FICHE QUESTION
13ème législature
Question N° : 31558  de  M.   Le Fur Marc ( Union pour un Mouvement Populaire - Côtes-d'Armor ) QE
Ministère interrogé :  Santé, jeunesse, sports et vie associative
Ministère attributaire :  Santé, jeunesse, sports et vie associative
Question publiée au JO le :  30/09/2008  page :  8318
Réponse publiée au JO le :  11/11/2008  page :  9825
Rubrique :  pharmacie et médicaments
Tête d'analyse :  médicaments
Analyse :  isotretinoïne. dangers. information des médecins
Texte de la QUESTION : M. Marc Le Fur attire l'attention de Mme la ministre de la santé, de la jeunesse, des sports et de la vie associative sur les risques sanitaires liés à l'administration de traitements contre l'acné à base d'isotretinoïne.
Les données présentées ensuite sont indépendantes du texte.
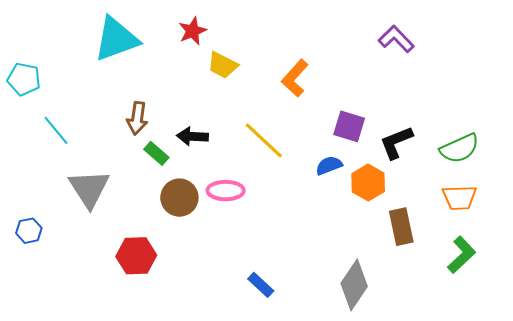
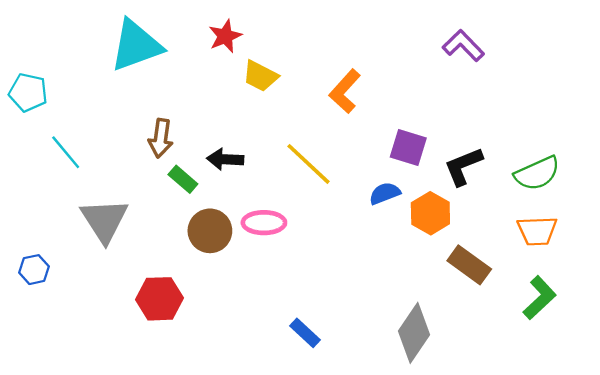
brown rectangle: (401, 227) -> (469, 265), turned -42

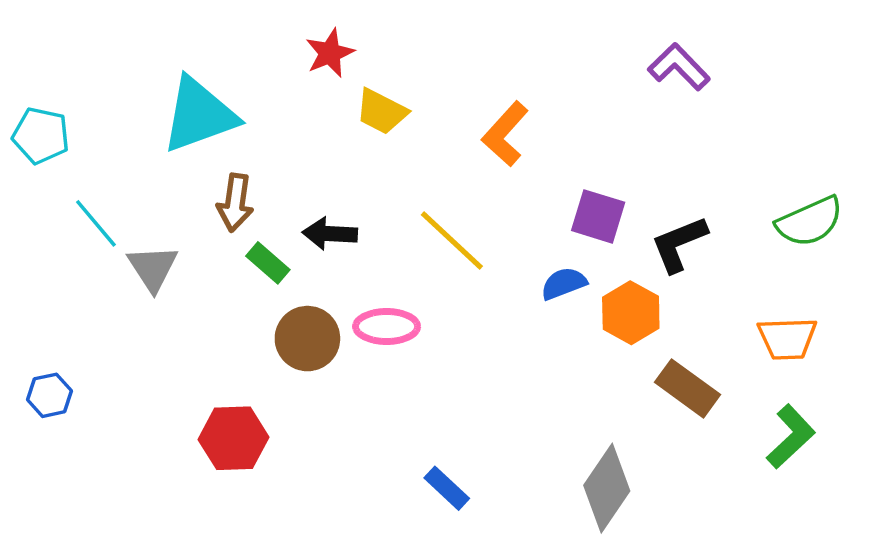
cyan triangle: (136, 46) -> (199, 115), moved
green semicircle: (537, 173) -> (810, 222), moved
gray triangle: (104, 220) -> (153, 268), moved, size x0.7

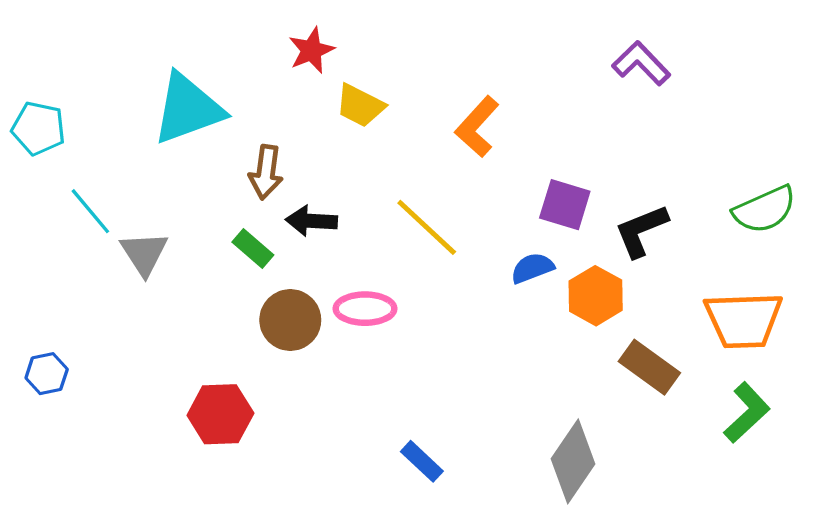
brown arrow: (235, 203) -> (266, 172), moved
orange trapezoid: (787, 339) -> (744, 320), size x1.4

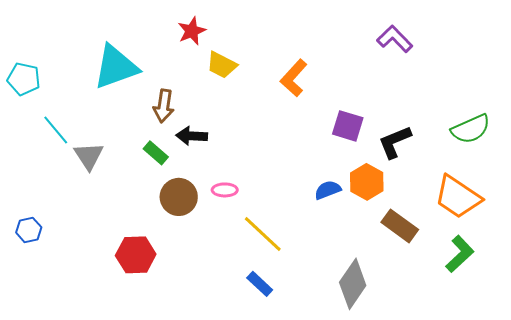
yellow line: (427, 227) -> (263, 234), moved
blue semicircle: (532, 268) -> (328, 190), moved
pink ellipse: (365, 309) -> (225, 190), size x0.7
orange trapezoid: (744, 320) -> (458, 197), turned 36

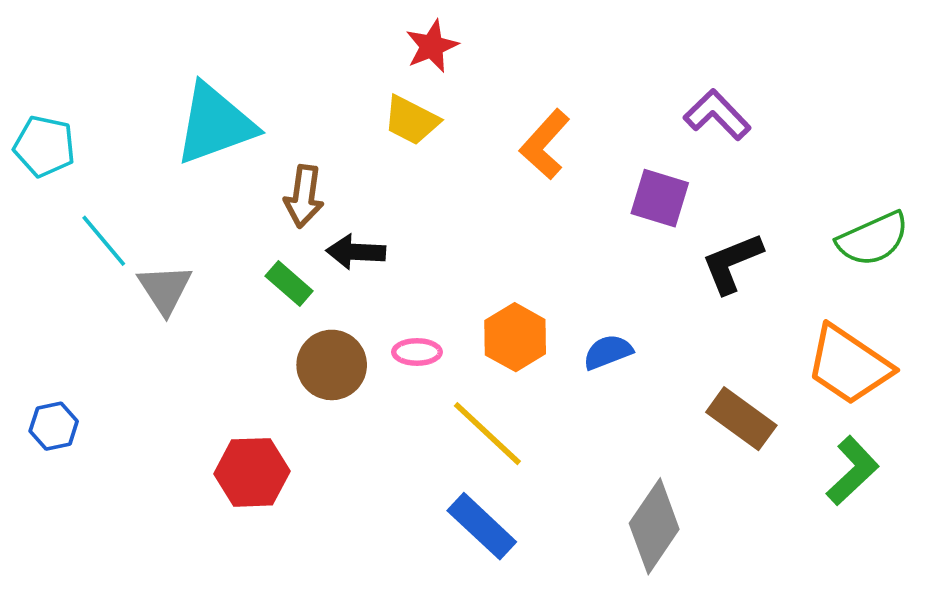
red star: (192, 31) -> (432, 46), moved
purple L-shape: (395, 39) -> (717, 115), moved
purple square: (348, 126) -> (660, 198), moved
orange hexagon: (367, 182) -> (515, 337), moved
blue rectangle: (260, 284) -> (482, 526), size x1.4

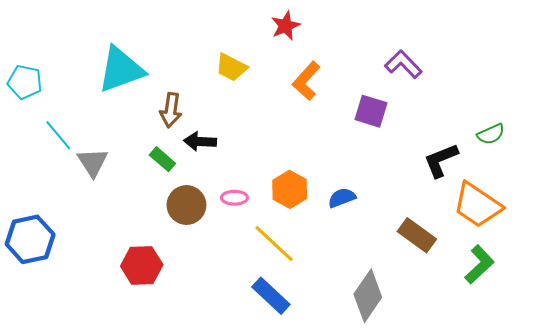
red star: (432, 46) -> (285, 26), moved
green semicircle: (873, 239) -> (491, 134), size x0.7
black L-shape: (732, 263) -> (441, 160), moved
blue hexagon: (54, 426) -> (30, 239), size x1.8

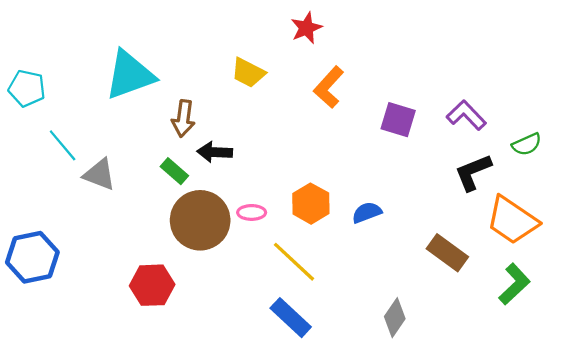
purple L-shape: (403, 64) -> (466, 115), moved
gray triangle: (93, 162) -> (99, 174), turned -36
brown circle: (186, 205) -> (200, 220), size x1.4
gray diamond: (368, 296) -> (395, 318), size x0.7

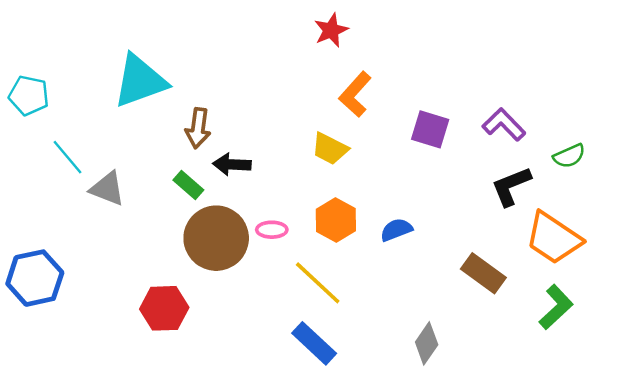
yellow trapezoid: (248, 73) -> (330, 149), moved

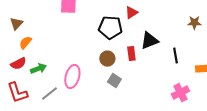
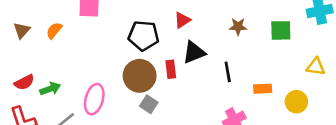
red triangle: (131, 13) -> (182, 20), moved
brown star: (194, 23) -> (238, 27), moved
orange semicircle: (25, 43) -> (54, 30), moved
brown circle: (107, 59) -> (140, 76), size x1.6

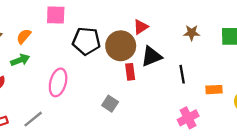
black pentagon: (143, 36) -> (86, 41), moved
brown circle: (140, 76) -> (121, 46), moved
green arrow: (50, 89) -> (20, 60), moved
pink ellipse: (94, 99) -> (58, 82), moved

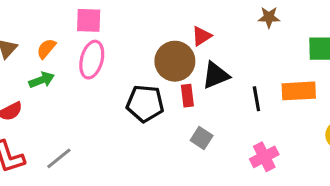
brown star: (192, 33) -> (269, 17), moved
black pentagon: (86, 41) -> (145, 103), moved
pink ellipse: (58, 82) -> (92, 60), moved
orange rectangle: (214, 90) -> (299, 91), moved, size x1.5
gray square: (110, 104) -> (202, 138), moved

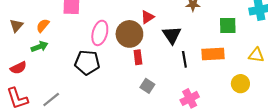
pink ellipse: (92, 60) -> (100, 33), moved
black triangle: (216, 75) -> (172, 35), moved, turned -42
black pentagon: (145, 103) -> (87, 63), moved

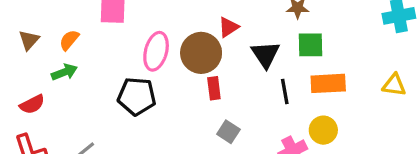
green square: (228, 26) -> (310, 45), moved
yellow circle: (240, 84) -> (323, 130), moved

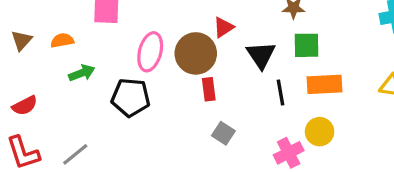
orange semicircle: (69, 40) -> (62, 40), turned 40
green arrow: (64, 72) -> (82, 73), moved

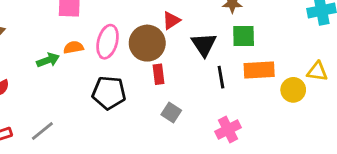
orange semicircle: (62, 40) -> (74, 47), moved
black pentagon: (131, 97) -> (109, 93), moved
yellow circle: (320, 132) -> (293, 90), moved

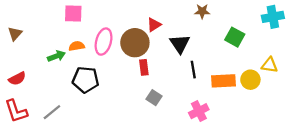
green square: (244, 36) -> (235, 37), moved, turned 30
orange rectangle: (259, 70) -> (224, 81), moved
black pentagon: (109, 93) -> (86, 80), moved

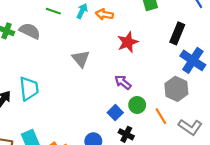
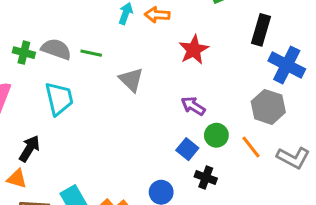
green line: (53, 11) -> (91, 53), moved
cyan trapezoid: (29, 89) -> (59, 99), moved

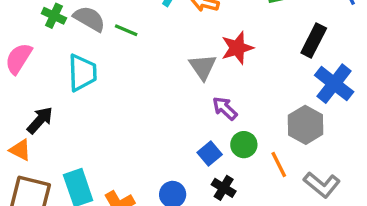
gray triangle: (131, 80) -> (203, 67), moved

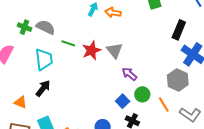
green line: (126, 30) -> (68, 43), moved
red star: (237, 48) -> (92, 50), moved
black arrow: (40, 120) -> (43, 88), moved
orange triangle: (20, 150) -> (21, 102), moved

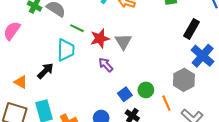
cyan trapezoid: (44, 59) -> (66, 50), moved
purple arrow: (129, 74) -> (106, 65), moved

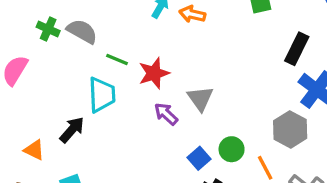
gray triangle: (123, 42) -> (200, 98), moved

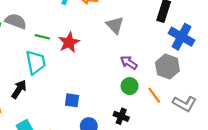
gray triangle: (200, 98) -> (115, 25), moved
purple arrow: (166, 114) -> (129, 63), moved
blue square: (199, 158) -> (72, 100), moved, turned -32

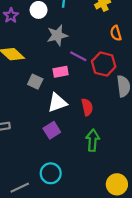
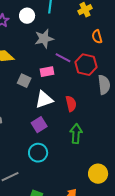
cyan circle: (51, 173) -> (38, 153), moved

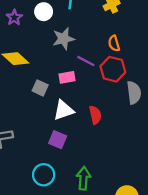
orange semicircle: (97, 37) -> (114, 43), moved
purple square: (39, 125) -> (58, 140), turned -35
green arrow: (76, 134) -> (83, 178), moved
cyan circle: (38, 153) -> (44, 175), moved

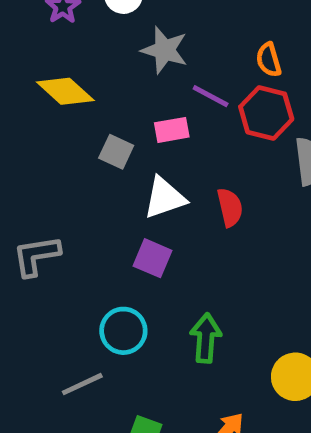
gray star: (64, 39) -> (165, 50), turned 30

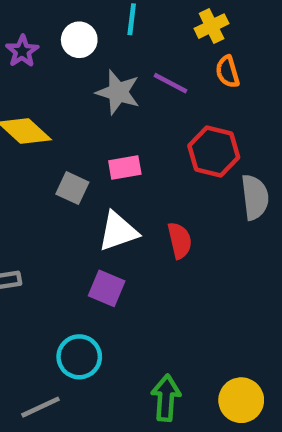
orange semicircle: (269, 60) -> (227, 72), moved
purple line: (211, 96) -> (170, 83), moved
green arrow: (206, 338) -> (166, 398), moved

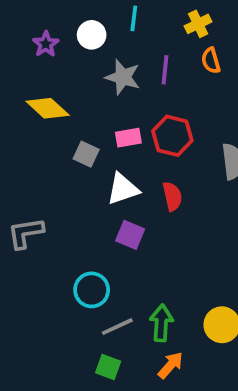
purple line: (170, 83) -> (165, 70), turned 68
red hexagon: (214, 152) -> (172, 136), moved
purple square: (107, 288) -> (130, 235), moved
gray line: (40, 407) -> (117, 327), moved

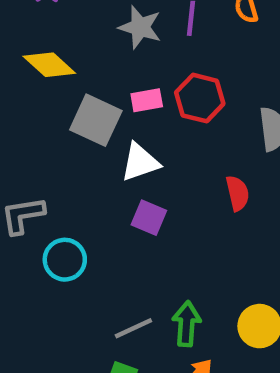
gray square: (86, 154) -> (96, 120), size x1.6
red semicircle: (172, 196) -> (237, 193), moved
cyan circle: (92, 290) -> (65, 260), moved

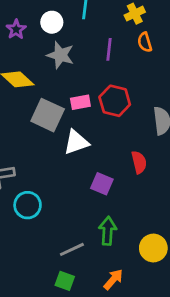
gray star: (140, 27) -> (60, 55), moved
purple square: (149, 218) -> (102, 184), moved
green arrow: (187, 324) -> (108, 231), moved

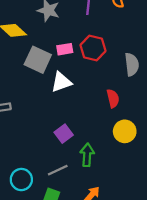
purple square: (102, 184) -> (64, 134), moved, turned 30
cyan circle: (28, 205) -> (21, 180), moved
yellow circle: (153, 248) -> (125, 131), moved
Cette substance serait à l'origine, selon l'association des victimes de « roaccutane et génériques », de phénomènes dépressifs chez certains adolescents traités pour l'acné. Selon une étude réalisée par deux praticiens hospitaliers du CHU de Nantes et de l'hôpital Tenon de Paris, il conviendrait, avant de prescrire l'isotretinoïne, que les dermatologues se renseignent sur d'éventuels antécédents de dépression ou de troubles psychiatriques sur leurs jeunes patients. Il lui demande si ses services disposent d'informations complémentaires sur l'isotrétinoïne et les mesures de précaution qu'entend prendre le ministère dans l'intérêt des jeunes et de leurs parents.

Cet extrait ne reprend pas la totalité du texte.